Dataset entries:
--------------------
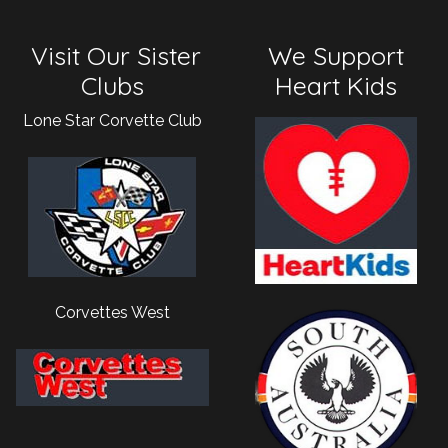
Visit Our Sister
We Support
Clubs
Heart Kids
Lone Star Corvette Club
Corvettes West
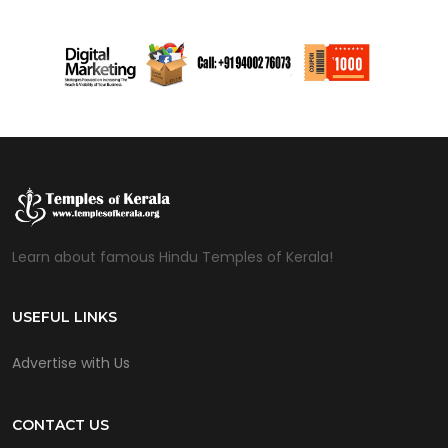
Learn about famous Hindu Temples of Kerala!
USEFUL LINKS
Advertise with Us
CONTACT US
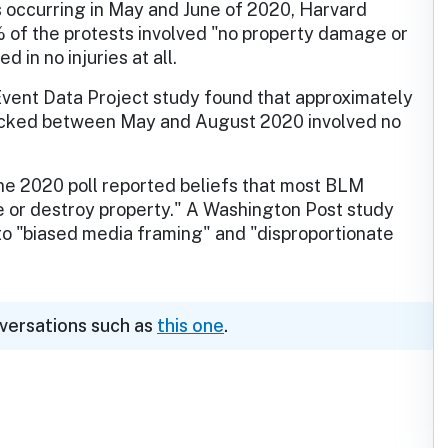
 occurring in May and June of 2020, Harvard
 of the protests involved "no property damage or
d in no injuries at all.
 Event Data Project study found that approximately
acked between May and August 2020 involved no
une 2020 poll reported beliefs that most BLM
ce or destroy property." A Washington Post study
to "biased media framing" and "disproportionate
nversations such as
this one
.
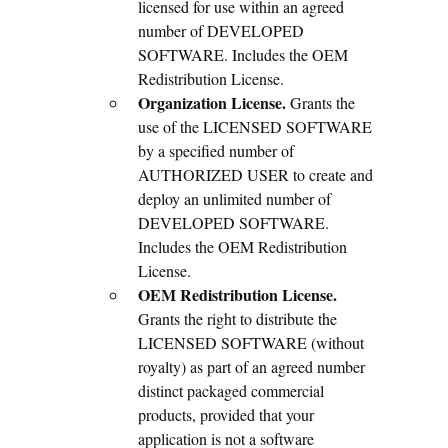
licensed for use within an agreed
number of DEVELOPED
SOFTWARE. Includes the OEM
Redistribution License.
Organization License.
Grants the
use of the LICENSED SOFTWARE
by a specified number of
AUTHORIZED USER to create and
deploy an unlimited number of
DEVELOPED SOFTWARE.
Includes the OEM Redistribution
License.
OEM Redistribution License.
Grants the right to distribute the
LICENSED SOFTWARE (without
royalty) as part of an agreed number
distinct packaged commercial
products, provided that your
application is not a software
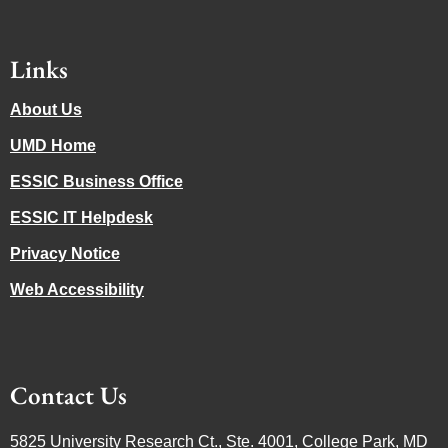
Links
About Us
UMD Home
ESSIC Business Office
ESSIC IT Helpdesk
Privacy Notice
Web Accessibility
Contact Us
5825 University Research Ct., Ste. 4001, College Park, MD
--------------------
| Problem description |
The answer must be the lines above, word for word, from the first one through the line with "DEVELOPED SOFTWARE.", pictures excluded.

| Exercise solution |
Visit Our Sister
We Support
Clubs
Heart Kids
Lone Star Corvette Club
Corvettes West
Learn about famous Hindu Temples of Kerala!
USEFUL LINKS
Advertise with Us
CONTACT US
 occurring in May and June of 2020, Harvard
 of the protests involved "no property damage or
d in no injuries at all.
 Event Data Project study found that approximately
acked between May and August 2020 involved no
une 2020 poll reported beliefs that most BLM
ce or destroy property." A Washington Post study
to "biased media framing" and "disproportionate
nversations such as
this one
.
licensed for use within an agreed
number of DEVELOPED
SOFTWARE. Includes the OEM
Redistribution License.
Organization License.
Grants the
use of the LICENSED SOFTWARE
by a specified number of
AUTHORIZED USER to create and
deploy an unlimited number of
DEVELOPED SOFTWARE.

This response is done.